Today I’m going to be writing about one the most, if not the most, common yet dangerous vulnerabilities that hackers can take advantage of, called cross-site scripting. Cross-site scripting is similar to SQL injections in that it takes advantage of the fact that a developer wasn’t one hundred percent careful when creating their web application. Basically, it is the injection of malicious code into a website through its user input fields.
Here’s how it works. Let’s suppose you have a website with a commenting functionality. All a user has to do to leave a comment is to type it into the comment box and press “submit”. Your website was most likely created with HTML. HTML is a tag-based language, where text is written in between specialised tags that dictate how the text is interpreted by the site. For example, writing text between a <b> and a closing </b> tag would make the text in between appear bolded. There is also a specialised <script> tag that will execute any JavaScript command inside it, and that is invisible to users. If your website’s commenting functionality isn’t written to escape the tag so that the script can’t run, the website will essentially belong to the malicious hacker.

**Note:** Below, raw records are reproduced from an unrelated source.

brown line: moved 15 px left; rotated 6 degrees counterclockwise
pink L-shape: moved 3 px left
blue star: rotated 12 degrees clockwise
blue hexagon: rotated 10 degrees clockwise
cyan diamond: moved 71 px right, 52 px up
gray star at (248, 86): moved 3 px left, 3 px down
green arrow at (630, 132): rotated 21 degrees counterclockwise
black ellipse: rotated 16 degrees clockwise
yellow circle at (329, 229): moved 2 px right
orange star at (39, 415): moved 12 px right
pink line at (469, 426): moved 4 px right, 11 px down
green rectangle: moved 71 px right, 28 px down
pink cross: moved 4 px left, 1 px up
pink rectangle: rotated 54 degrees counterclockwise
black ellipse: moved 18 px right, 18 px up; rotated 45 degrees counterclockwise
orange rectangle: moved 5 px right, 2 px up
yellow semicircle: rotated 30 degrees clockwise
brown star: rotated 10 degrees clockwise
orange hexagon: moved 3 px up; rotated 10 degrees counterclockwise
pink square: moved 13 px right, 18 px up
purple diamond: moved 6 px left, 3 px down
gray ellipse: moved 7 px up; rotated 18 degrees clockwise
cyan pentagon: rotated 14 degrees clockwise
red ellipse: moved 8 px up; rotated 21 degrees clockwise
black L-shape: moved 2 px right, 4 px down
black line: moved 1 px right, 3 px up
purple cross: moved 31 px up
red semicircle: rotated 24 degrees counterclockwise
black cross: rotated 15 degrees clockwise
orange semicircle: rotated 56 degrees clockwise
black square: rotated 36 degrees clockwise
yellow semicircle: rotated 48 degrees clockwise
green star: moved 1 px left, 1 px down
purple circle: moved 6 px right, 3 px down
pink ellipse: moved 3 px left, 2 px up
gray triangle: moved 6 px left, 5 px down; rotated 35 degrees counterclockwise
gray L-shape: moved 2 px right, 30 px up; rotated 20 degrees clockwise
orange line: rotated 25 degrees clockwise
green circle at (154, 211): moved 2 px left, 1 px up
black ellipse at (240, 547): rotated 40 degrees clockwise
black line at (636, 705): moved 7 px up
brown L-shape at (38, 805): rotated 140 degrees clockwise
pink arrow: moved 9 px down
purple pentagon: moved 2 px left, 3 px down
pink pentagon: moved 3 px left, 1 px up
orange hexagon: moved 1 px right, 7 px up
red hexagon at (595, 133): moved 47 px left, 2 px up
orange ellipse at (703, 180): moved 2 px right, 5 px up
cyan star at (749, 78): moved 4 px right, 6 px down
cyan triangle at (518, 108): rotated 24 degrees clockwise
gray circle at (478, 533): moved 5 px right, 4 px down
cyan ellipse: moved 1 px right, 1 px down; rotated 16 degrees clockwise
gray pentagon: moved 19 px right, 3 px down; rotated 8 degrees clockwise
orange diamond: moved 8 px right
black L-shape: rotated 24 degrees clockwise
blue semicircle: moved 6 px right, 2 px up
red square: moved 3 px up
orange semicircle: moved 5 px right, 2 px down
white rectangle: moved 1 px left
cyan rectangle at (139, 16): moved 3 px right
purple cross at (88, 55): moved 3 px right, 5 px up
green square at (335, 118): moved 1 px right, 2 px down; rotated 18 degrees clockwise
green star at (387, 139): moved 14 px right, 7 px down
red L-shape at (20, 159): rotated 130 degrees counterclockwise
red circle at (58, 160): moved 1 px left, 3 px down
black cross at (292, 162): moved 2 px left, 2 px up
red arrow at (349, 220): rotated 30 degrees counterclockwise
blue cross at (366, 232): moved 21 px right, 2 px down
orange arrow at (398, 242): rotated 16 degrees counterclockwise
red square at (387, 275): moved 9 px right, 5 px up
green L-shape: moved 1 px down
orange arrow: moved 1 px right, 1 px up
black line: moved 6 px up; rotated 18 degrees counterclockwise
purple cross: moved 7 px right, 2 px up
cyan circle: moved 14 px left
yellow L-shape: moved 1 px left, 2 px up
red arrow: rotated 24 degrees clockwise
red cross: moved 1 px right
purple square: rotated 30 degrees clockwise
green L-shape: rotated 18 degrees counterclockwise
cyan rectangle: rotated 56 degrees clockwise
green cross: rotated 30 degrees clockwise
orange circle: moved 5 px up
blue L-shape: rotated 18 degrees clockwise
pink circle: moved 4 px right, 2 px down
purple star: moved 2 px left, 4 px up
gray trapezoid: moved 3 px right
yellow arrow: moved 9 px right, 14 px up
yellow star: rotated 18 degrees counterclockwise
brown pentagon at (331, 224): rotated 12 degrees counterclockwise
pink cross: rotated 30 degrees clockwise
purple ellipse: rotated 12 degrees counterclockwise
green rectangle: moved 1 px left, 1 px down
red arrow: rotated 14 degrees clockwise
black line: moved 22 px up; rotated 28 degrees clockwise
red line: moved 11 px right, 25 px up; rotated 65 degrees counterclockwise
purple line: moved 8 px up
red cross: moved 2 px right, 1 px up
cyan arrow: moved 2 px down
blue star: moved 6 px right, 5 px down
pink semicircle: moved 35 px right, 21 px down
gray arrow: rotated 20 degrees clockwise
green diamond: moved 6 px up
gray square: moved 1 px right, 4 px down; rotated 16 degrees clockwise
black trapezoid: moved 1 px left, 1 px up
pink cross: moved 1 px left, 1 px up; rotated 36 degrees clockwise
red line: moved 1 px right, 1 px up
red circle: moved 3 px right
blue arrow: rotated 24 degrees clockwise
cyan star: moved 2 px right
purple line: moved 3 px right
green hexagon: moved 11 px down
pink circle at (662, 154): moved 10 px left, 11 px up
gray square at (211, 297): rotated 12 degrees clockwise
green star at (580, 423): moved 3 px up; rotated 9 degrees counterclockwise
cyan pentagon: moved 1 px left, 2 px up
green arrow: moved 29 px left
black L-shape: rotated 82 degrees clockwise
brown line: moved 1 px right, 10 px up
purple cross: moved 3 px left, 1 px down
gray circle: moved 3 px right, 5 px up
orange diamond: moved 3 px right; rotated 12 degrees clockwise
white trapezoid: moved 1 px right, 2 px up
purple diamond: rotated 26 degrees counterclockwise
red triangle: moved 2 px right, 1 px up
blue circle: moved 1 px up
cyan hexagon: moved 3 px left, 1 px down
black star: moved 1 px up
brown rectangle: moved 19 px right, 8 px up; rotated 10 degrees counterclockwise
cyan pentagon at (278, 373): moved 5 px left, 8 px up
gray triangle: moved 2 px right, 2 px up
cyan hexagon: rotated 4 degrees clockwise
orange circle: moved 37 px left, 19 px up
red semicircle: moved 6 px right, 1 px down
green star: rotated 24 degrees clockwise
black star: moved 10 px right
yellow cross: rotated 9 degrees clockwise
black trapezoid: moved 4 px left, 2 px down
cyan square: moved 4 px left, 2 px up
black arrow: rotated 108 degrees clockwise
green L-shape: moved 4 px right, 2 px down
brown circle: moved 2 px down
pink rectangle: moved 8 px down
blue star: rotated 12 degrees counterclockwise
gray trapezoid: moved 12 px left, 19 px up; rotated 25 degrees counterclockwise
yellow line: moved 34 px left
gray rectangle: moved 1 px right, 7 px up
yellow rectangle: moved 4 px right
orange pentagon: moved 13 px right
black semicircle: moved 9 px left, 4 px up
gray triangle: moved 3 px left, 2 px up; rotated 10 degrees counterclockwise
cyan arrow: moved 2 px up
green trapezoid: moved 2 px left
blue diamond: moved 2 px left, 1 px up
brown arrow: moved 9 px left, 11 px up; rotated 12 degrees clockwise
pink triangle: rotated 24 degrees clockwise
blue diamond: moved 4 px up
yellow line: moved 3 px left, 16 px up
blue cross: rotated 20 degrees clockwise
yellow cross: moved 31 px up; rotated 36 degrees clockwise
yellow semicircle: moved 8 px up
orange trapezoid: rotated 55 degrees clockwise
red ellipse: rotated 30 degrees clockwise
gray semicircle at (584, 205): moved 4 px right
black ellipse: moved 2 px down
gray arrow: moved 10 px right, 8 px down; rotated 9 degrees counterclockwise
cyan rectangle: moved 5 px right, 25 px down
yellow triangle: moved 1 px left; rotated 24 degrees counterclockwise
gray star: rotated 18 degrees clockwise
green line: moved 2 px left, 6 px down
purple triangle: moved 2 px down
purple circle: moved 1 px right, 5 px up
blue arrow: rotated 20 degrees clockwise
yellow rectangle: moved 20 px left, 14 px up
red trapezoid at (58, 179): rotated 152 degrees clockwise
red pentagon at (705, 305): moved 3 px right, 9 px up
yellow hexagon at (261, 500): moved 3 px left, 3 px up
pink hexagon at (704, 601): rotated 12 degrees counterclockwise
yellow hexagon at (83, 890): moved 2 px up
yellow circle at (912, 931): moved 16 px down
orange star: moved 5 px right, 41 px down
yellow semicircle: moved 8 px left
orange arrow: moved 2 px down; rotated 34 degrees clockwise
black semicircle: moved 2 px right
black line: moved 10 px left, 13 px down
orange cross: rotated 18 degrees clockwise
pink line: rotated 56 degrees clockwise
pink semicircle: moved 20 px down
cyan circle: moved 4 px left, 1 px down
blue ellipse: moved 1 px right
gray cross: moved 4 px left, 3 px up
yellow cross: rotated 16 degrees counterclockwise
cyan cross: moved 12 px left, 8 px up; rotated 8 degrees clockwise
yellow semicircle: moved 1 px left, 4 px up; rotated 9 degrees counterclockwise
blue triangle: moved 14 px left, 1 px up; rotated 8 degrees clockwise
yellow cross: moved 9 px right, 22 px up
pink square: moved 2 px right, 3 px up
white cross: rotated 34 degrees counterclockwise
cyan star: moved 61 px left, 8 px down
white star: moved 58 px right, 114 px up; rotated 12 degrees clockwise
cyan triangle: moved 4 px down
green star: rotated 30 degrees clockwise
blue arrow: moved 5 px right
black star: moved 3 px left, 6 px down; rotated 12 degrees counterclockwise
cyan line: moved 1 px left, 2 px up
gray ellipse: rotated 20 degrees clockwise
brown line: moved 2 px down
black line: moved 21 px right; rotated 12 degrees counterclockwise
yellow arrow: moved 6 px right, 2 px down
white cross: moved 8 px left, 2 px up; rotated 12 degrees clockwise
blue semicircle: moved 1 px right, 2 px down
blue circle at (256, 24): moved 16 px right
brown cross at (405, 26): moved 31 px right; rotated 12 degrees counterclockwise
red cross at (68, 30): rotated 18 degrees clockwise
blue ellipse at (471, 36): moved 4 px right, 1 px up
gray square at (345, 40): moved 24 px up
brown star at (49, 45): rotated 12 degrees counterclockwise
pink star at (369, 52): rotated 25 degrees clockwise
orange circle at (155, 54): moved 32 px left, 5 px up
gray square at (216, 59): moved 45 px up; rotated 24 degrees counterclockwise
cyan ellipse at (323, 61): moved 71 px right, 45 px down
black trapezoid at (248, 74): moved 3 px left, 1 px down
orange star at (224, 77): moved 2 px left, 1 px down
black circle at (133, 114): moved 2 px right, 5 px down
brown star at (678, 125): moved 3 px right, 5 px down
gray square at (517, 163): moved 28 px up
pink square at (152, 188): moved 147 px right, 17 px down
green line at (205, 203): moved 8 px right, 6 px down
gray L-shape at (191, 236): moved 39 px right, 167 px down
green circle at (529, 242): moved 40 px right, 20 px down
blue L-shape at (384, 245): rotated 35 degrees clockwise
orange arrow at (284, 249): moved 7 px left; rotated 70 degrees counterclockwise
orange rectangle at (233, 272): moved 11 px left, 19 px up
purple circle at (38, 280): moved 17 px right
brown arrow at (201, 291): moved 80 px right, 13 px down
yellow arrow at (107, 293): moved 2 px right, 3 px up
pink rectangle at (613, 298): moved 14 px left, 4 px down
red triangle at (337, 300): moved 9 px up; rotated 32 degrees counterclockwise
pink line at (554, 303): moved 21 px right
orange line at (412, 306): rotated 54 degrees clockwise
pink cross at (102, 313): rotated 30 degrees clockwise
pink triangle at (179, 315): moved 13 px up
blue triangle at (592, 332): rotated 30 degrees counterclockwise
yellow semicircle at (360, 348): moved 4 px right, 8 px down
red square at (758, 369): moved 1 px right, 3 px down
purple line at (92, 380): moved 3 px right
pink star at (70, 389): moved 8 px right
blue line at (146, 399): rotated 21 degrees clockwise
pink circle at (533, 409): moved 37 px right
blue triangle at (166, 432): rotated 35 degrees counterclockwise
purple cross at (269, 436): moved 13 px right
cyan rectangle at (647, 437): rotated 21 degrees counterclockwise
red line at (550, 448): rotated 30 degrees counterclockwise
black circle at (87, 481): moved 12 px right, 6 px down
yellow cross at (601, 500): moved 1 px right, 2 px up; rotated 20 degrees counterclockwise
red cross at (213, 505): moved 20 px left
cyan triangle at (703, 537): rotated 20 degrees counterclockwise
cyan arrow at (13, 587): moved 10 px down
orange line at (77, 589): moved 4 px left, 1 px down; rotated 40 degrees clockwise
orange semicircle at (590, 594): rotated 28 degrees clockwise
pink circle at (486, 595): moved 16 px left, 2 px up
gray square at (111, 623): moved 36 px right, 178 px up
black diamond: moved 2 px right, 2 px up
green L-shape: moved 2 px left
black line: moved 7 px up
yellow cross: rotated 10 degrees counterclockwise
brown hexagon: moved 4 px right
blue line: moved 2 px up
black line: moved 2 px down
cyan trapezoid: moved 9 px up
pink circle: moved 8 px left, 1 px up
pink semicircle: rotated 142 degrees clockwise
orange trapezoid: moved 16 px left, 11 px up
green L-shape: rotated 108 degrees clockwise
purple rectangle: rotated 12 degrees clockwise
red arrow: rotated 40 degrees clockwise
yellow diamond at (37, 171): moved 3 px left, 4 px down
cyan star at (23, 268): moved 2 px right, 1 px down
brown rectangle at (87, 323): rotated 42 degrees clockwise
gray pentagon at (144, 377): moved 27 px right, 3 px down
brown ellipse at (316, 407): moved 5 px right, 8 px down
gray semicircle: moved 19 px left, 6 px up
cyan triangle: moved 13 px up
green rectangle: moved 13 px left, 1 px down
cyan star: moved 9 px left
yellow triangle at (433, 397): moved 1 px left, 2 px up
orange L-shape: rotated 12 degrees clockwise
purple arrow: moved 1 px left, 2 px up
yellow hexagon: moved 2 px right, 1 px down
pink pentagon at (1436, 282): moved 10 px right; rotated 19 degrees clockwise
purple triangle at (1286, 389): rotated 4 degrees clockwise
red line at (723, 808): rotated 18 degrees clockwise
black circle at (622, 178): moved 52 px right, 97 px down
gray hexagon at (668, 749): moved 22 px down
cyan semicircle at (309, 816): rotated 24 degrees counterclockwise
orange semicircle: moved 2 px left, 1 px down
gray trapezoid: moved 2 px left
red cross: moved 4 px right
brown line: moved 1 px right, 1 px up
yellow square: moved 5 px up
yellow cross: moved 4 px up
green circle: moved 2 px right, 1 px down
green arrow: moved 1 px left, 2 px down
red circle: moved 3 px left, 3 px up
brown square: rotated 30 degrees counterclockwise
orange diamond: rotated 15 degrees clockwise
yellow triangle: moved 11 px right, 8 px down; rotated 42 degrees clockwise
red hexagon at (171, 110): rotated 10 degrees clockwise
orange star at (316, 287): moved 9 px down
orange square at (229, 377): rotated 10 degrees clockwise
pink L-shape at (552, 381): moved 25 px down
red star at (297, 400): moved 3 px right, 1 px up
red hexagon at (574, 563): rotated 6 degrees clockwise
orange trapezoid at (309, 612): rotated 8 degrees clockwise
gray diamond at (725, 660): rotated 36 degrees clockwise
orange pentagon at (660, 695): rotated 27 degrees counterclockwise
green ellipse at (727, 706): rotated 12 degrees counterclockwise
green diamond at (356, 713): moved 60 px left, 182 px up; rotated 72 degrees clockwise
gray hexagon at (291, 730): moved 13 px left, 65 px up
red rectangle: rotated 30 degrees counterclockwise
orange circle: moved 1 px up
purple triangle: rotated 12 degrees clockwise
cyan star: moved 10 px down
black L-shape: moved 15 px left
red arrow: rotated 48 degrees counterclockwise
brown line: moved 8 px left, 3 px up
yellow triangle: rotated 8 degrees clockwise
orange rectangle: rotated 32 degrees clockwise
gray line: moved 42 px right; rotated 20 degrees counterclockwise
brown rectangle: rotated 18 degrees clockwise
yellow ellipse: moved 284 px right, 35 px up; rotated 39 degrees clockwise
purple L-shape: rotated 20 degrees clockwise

Since cross-site scripting attacks rely on the host website in order to harm its users, it can be said that there are two broad types of attacks: Persistent Scripts and Non-Persistent Scripts. Non-Persistent Scripts only run once and are usually done for test purposes to see whether or not a vulnerability exists. Persistent Scripts, however, are the ones that actually do the damage. If someone was to write a persistent script on your website’s comment section, it would be completely invisible, and it can do anything from stealing cookie information in order to gain access to a user’s account, to setting a worm in a user’s MySpace account, which would make any other MySpace user add the first as a friend, and then bring the worm over to their own account, resulting in a user gaining millions of friends overnight. The latter really happened, and the perpetrator got three years probation and a twenty thousand dollars fine. Just goes to show the importance of being careful as a security professional (or criminal).